В конце лета 1939 года, когда началась война, Тереза, дочь бадмейстера, была лучшей ученицей молодого преподавателя гимназии Тассо Бирри, а этот Бирри, убежденный вандерфогель,[17] заядлый игрок на гитаре и фронтист,[18] в свое время видел на партийном съезде в Мюнхене самого фюрера и, пораженный его богоподобным германским взглядом и совершенно сухой подмышкой — когда тот вскидывал руку для приветствия своих соратников, — посвятил этому целую серию статей в газете «Остшвайц». Так что Кац хоть и разозлился, но ничуть не удивился, наткнувшись в один прекрасный день на одну странную письменную работу своей дочери. Тетрадь лежала на круглой, как карусель, скамье под ореховым деревом; горячий ветер, явно суливший грозу, как раз перевернул страницу, и Кац прочел: «Хайль Гитлер! Хайль Гитлер! Хайль Гитлер! Хайль Гитлер!» В тот же день вечером Тереза призналась, что эти слова ей было велено написать в наказание за одно дерзкое замечание по поводу оккупации Польши, и Йозефу Кацу пришлось взять на себя грехи дочери. А все это проклятое болото! Оно пока что не приносило ничего, кроме расходов и проблем, ибо он имел неосторожность не только взять аренду, но и обязательство в кратчайшие сроки отремонтировать запруду и привести в порядок трубы, чтобы обеспечить монастырь и близлежащие постройки водой из прудов для тушения возможных пожаров в случае военных действий, начала которых ожидали со дня на день. Чисткой труб занимались беженцы: евреи и коммунисты. Их привозили рано утром на телегах, судя по всему, из какого-то лагеря — никто толком ничего не знал; впрочем, так было даже лучше: «Тсс! Держи язык за зубами — у врага повсюду глаза и уши!» — призывал плакат.

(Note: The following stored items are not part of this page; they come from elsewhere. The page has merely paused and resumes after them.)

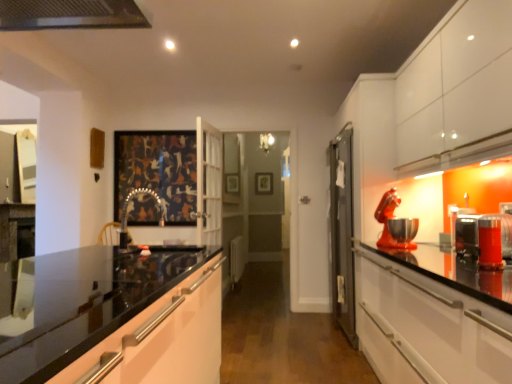 Question: Is metallic red stand mixer at right, which is the fourth appliance in front-to-back order, in contact with wooden picture frame at center, the 1th picture frame in the back-to-front sequence?

Choices:
 (A) no
 (B) yes

Answer: (A)

Question: Is the depth of metallic red stand mixer at right, which is the fourth appliance in front-to-back order, less than that of wooden picture frame at center, the 1th picture frame in the back-to-front sequence?

Choices:
 (A) no
 (B) yes

Answer: (B)

Question: From a real-world perspective, is metallic red stand mixer at right, which is the fourth appliance in front-to-back order, on wooden picture frame at center, the 2th picture frame in the front-to-back sequence?

Choices:
 (A) yes
 (B) no

Answer: (B)

Question: Is metallic red stand mixer at right, which is the fourth appliance in front-to-back order, further to camera compared to wooden picture frame at center, the 2th picture frame positioned from the left?

Choices:
 (A) no
 (B) yes

Answer: (A)

Question: Considering the relative sizes of metallic red stand mixer at right, the 1th appliance from the back, and wooden picture frame at center, the 1th picture frame in the back-to-front sequence, in the image provided, is metallic red stand mixer at right, the 1th appliance from the back, taller than wooden picture frame at center, the 1th picture frame in the back-to-front sequence,?

Choices:
 (A) no
 (B) yes

Answer: (A)

Question: Based on their positions, is metallic silver toaster at right, the 3th appliance in the front-to-back sequence, located to the left or right of metallic faucet at center?

Choices:
 (A) left
 (B) right

Answer: (B)

Question: From a real-world perspective, relative to metallic faucet at center, is metallic silver toaster at right, which is counted as the 2th appliance, starting from the back, vertically above or below?

Choices:
 (A) below
 (B) above

Answer: (A)

Question: In terms of height, does metallic silver toaster at right, which is counted as the 2th appliance, starting from the back, look taller or shorter compared to metallic faucet at center?

Choices:
 (A) tall
 (B) short

Answer: (B)

Question: From the image's perspective, is metallic silver toaster at right, the 3th appliance in the front-to-back sequence, positioned above or below metallic faucet at center?

Choices:
 (A) below
 (B) above

Answer: (A)

Question: Is point coord(475,226) positioned closer to the camera than point coord(504,235)?

Choices:
 (A) farther
 (B) closer

Answer: (A)

Question: Is metallic silver toaster at right, which is counted as the 2th appliance, starting from the back, in front of or behind metallic silver toaster at right, the second appliance from the front, in the image?

Choices:
 (A) front
 (B) behind

Answer: (B)

Question: Which is correct: metallic silver toaster at right, the 3th appliance in the front-to-back sequence, is inside metallic silver toaster at right, the second appliance from the front, or outside of it?

Choices:
 (A) outside
 (B) inside

Answer: (A)

Question: From the image's perspective, relative to metallic silver toaster at right, the third appliance positioned from the back, is metallic silver toaster at right, the 3th appliance in the front-to-back sequence, above or below?

Choices:
 (A) below
 (B) above

Answer: (A)

Question: From a real-world perspective, is metallic silver toaster at right, the second appliance from the front, physically located above or below metallic faucet at center?

Choices:
 (A) above
 (B) below

Answer: (B)

Question: In the image, is metallic silver toaster at right, the third appliance positioned from the back, positioned in front of or behind metallic faucet at center?

Choices:
 (A) front
 (B) behind

Answer: (A) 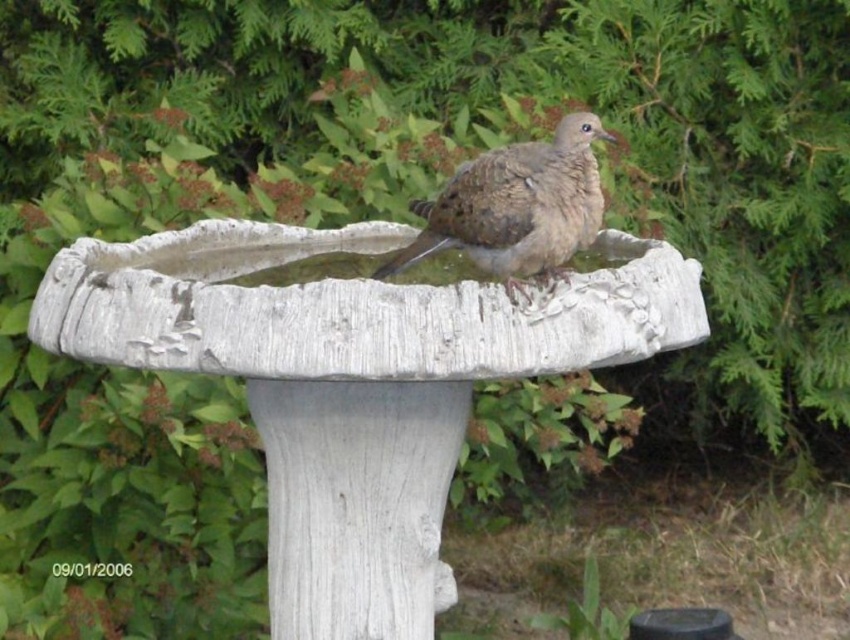 Who is taller, white concrete bird bath at center or brown speckled bird at center?

With more height is white concrete bird bath at center.

Which is behind, point (541, 346) or point (590, 134)?

Positioned behind is point (590, 134).

Which is in front, point (190, 328) or point (446, 240)?

Point (190, 328) is in front.

This screenshot has height=640, width=850. I want to click on white concrete bird bath at center, so click(354, 384). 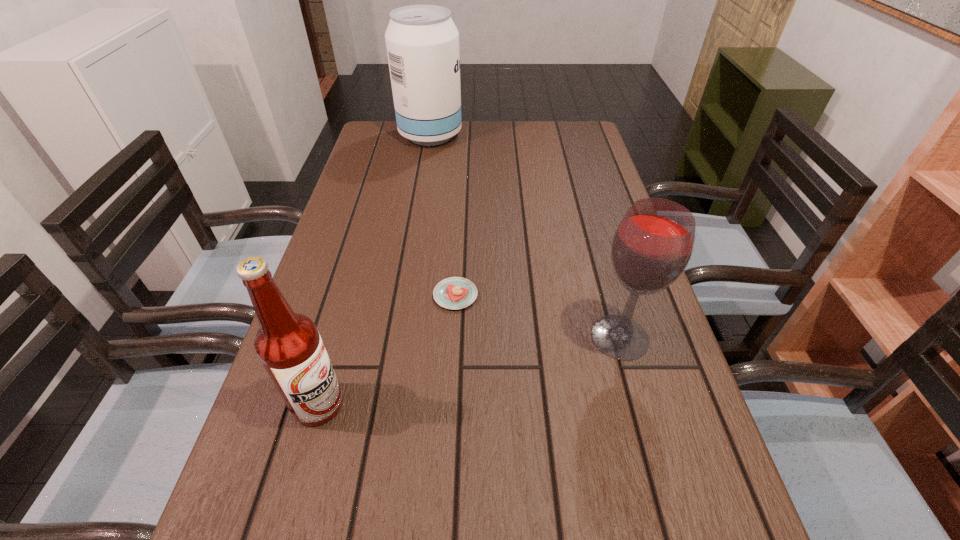 The width and height of the screenshot is (960, 540). I want to click on vacant space that is in between the pastry and the farthest object, so click(x=443, y=215).

Where is `free space between the rightmost alcohol and the nearest object`? The height and width of the screenshot is (540, 960). free space between the rightmost alcohol and the nearest object is located at coordinates (469, 370).

You are a GUI agent. You are given a task and a screenshot of the screen. Output one action in this format:
    pyautogui.click(x=<x>, y=<y>)
    Task: Click on the vacant area that lies between the farthest object and the nearest alcohol
    The width and height of the screenshot is (960, 540).
    Given the screenshot: What is the action you would take?
    pyautogui.click(x=374, y=269)

Find the location of `unoccupied area between the farthest alcohol and the nearest object`. unoccupied area between the farthest alcohol and the nearest object is located at coordinates (374, 269).

Find the location of a particular element. The width and height of the screenshot is (960, 540). vacant region between the second nearest object and the third nearest object is located at coordinates (538, 316).

The image size is (960, 540). I want to click on vacant space that's between the rightmost alcohol and the nearest alcohol, so click(x=469, y=370).

Image resolution: width=960 pixels, height=540 pixels. What are the coordinates of `object that is the third closest one to the nearest alcohol` in the screenshot? It's located at (422, 41).

Image resolution: width=960 pixels, height=540 pixels. I want to click on object that is the closest to the second nearest object, so click(x=455, y=292).

Find the location of a particular element. This screenshot has width=960, height=540. alcohol that is the closest to the farthest object is located at coordinates (651, 248).

Where is `alcohol that is the closest one to the third farthest object`? The height and width of the screenshot is (540, 960). alcohol that is the closest one to the third farthest object is located at coordinates (288, 344). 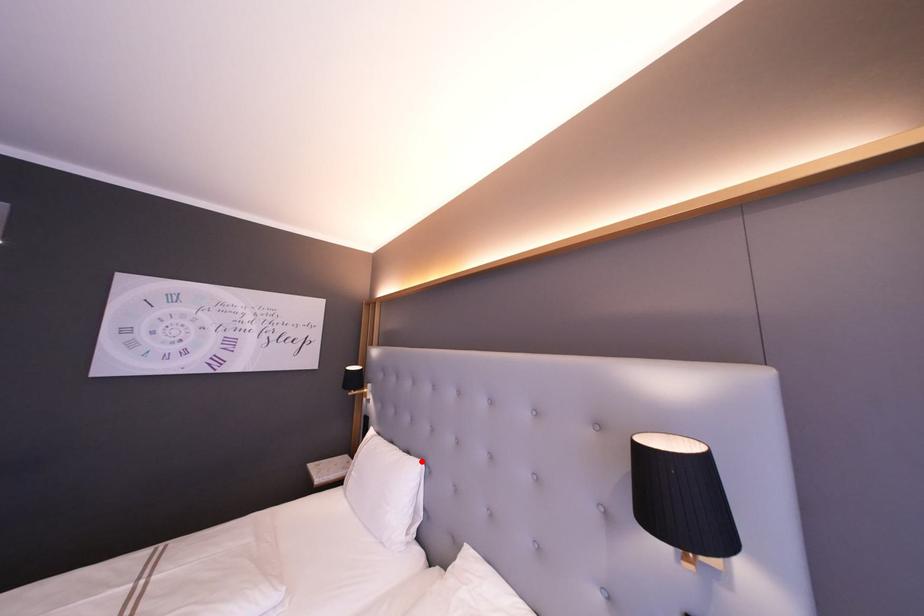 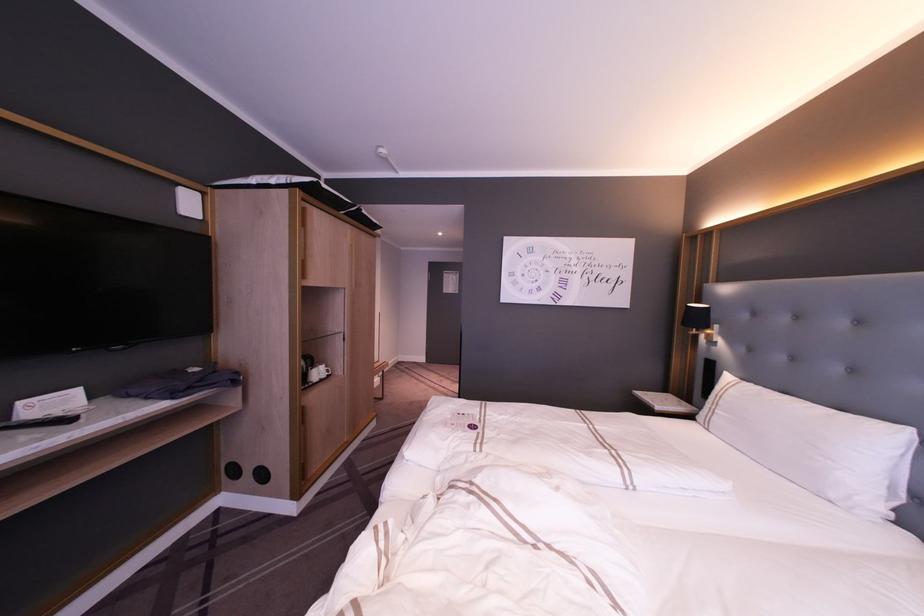 The point at the highlighted location is marked in the first image. Where is the corresponding point in the second image?

(910, 429) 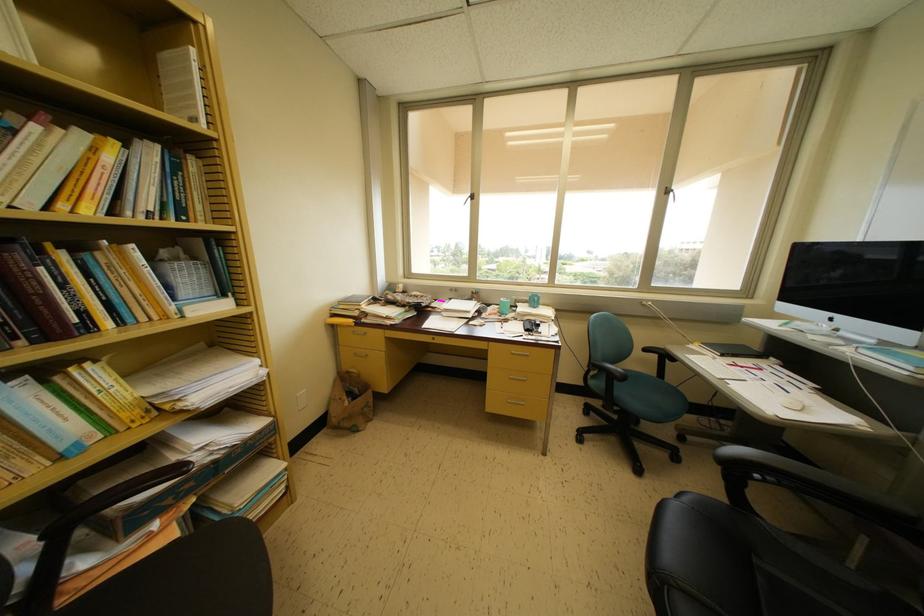 Image resolution: width=924 pixels, height=616 pixels. Describe the element at coordinates (531, 325) in the screenshot. I see `the phone handset` at that location. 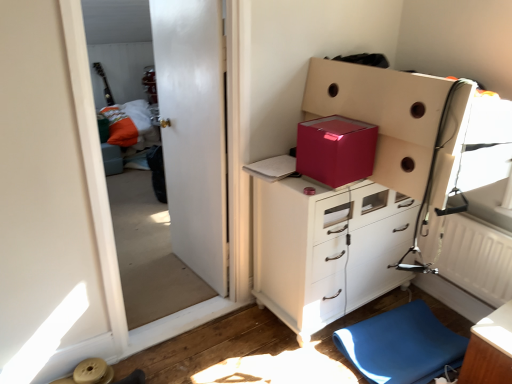 Question: Are blue rubber mat at lower right and matte white cabinet at center making contact?

Choices:
 (A) yes
 (B) no

Answer: (B)

Question: Does blue rubber mat at lower right have a lesser width compared to matte white cabinet at center?

Choices:
 (A) yes
 (B) no

Answer: (B)

Question: Does blue rubber mat at lower right come in front of matte white cabinet at center?

Choices:
 (A) yes
 (B) no

Answer: (B)

Question: Can you confirm if blue rubber mat at lower right is positioned to the right of matte white cabinet at center?

Choices:
 (A) no
 (B) yes

Answer: (B)

Question: Is blue rubber mat at lower right to the left of matte white cabinet at center from the viewer's perspective?

Choices:
 (A) no
 (B) yes

Answer: (A)

Question: In the image, is white textured radiator at lower right positioned in front of or behind orange fabric bed at left?

Choices:
 (A) front
 (B) behind

Answer: (A)

Question: From the image's perspective, is white textured radiator at lower right above or below orange fabric bed at left?

Choices:
 (A) below
 (B) above

Answer: (A)

Question: Looking at the image, does white textured radiator at lower right seem bigger or smaller compared to orange fabric bed at left?

Choices:
 (A) big
 (B) small

Answer: (B)

Question: Considering the relative positions of white textured radiator at lower right and orange fabric bed at left in the image provided, is white textured radiator at lower right to the left or to the right of orange fabric bed at left?

Choices:
 (A) left
 (B) right

Answer: (B)

Question: Is point (352, 337) positioned closer to the camera than point (317, 96)?

Choices:
 (A) closer
 (B) farther

Answer: (B)

Question: Looking at the image, does blue rubber mat at lower right seem bigger or smaller compared to matte pink cardboard box at upper right, marked as the first cardboard box in a right-to-left arrangement?

Choices:
 (A) big
 (B) small

Answer: (B)

Question: In terms of width, does blue rubber mat at lower right look wider or thinner when compared to matte pink cardboard box at upper right, placed as the second cardboard box when sorted from left to right?

Choices:
 (A) thin
 (B) wide

Answer: (A)

Question: Considering the relative positions of blue rubber mat at lower right and matte pink cardboard box at upper right, marked as the first cardboard box in a right-to-left arrangement, in the image provided, is blue rubber mat at lower right to the left or to the right of matte pink cardboard box at upper right, marked as the first cardboard box in a right-to-left arrangement,?

Choices:
 (A) right
 (B) left

Answer: (A)

Question: From a real-world perspective, relative to matte white cabinet at center, is white glossy door at upper left vertically above or below?

Choices:
 (A) below
 (B) above

Answer: (B)

Question: From the image's perspective, is white glossy door at upper left located above or below matte white cabinet at center?

Choices:
 (A) below
 (B) above

Answer: (B) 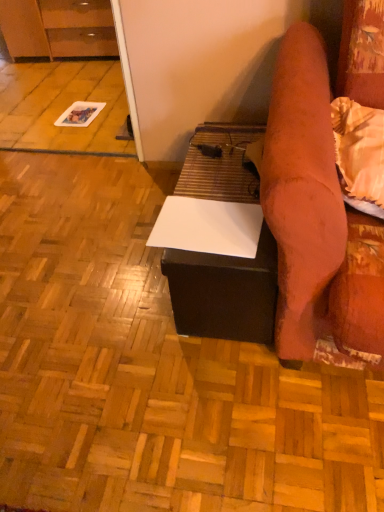 Question: Is white matte paper at center positioned behind white matte table at center?

Choices:
 (A) no
 (B) yes

Answer: (A)

Question: From the image's perspective, is white matte paper at center on white matte table at center?

Choices:
 (A) yes
 (B) no

Answer: (B)

Question: Does white matte paper at center appear on the left side of white matte table at center?

Choices:
 (A) no
 (B) yes

Answer: (B)

Question: Is white matte paper at center facing towards white matte table at center?

Choices:
 (A) yes
 (B) no

Answer: (B)

Question: Is white matte paper at center at the right side of white matte table at center?

Choices:
 (A) yes
 (B) no

Answer: (B)

Question: Can you see white matte paper at center touching white matte table at center?

Choices:
 (A) yes
 (B) no

Answer: (B)

Question: From the image's perspective, would you say white matte table at center is shown under white matte paper at center?

Choices:
 (A) no
 (B) yes

Answer: (A)

Question: Does white matte table at center have a lesser width compared to white matte paper at center?

Choices:
 (A) no
 (B) yes

Answer: (B)

Question: Does white matte table at center contain white matte paper at center?

Choices:
 (A) no
 (B) yes

Answer: (A)

Question: Is white matte table at center bigger than white matte paper at center?

Choices:
 (A) yes
 (B) no

Answer: (B)

Question: Can we say white matte table at center lies outside white matte paper at center?

Choices:
 (A) yes
 (B) no

Answer: (A)

Question: From a real-world perspective, does white matte table at center sit lower than white matte paper at center?

Choices:
 (A) no
 (B) yes

Answer: (A)

Question: Is matte brown cabinet at upper left far away from white matte table at center?

Choices:
 (A) no
 (B) yes

Answer: (B)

Работой их Кац был доволен. Евреи спускались на веревках в трубы и выгребали все, чем они были забиты. Они уже заделали трещины в дамбе и соорудили под его руководством новую деревянную лестницу, ведущую) наверх. И все бы ничего, если бы среди них не оказалось одного типа с тоской в глазах, который задурил голову тринадцатилетней гимназистке своими опасными, крамольными взглядами.

Йозеф Кац был в полной растерянности. У таких, как Тассо Бирри, уже, кстати сказать, провозгласившего себя группенляйтером,[19] хорошая память, и когда придут немцы, за подобные речи, которые Тереза, как попка, повторяла за своим трубочистом, начнутся совсем другие наказания, посерьезней, чем эта идиотская пачкотня в школьных тетрадках.

— Скоро и на нашей улице будет праздник! — заявил самозванный группенляйтер. — Мы наведем тут железный порядок! И первыми исчезнут евреи, эти паразиты на теле народа.

Что делать? Пойти в городской совет, вернуть им этот пруд и опять начать все сначала?

— Пропади оно все пропадом, — сказал Кац. — Будь что будет.

Тут Штарк, покраснев до ушей, достала из кармана своего фартука трубку и сунула ее бедняге в рот. Тот печально раскурил ее, и вскоре Йозеф Кац, в прошлом фабрикант, ныне бадмейстер, а в будущем мой дед, так сроднился со своей трубкой горца, что уже почти не вынимал ее изо рта.

Загрузка...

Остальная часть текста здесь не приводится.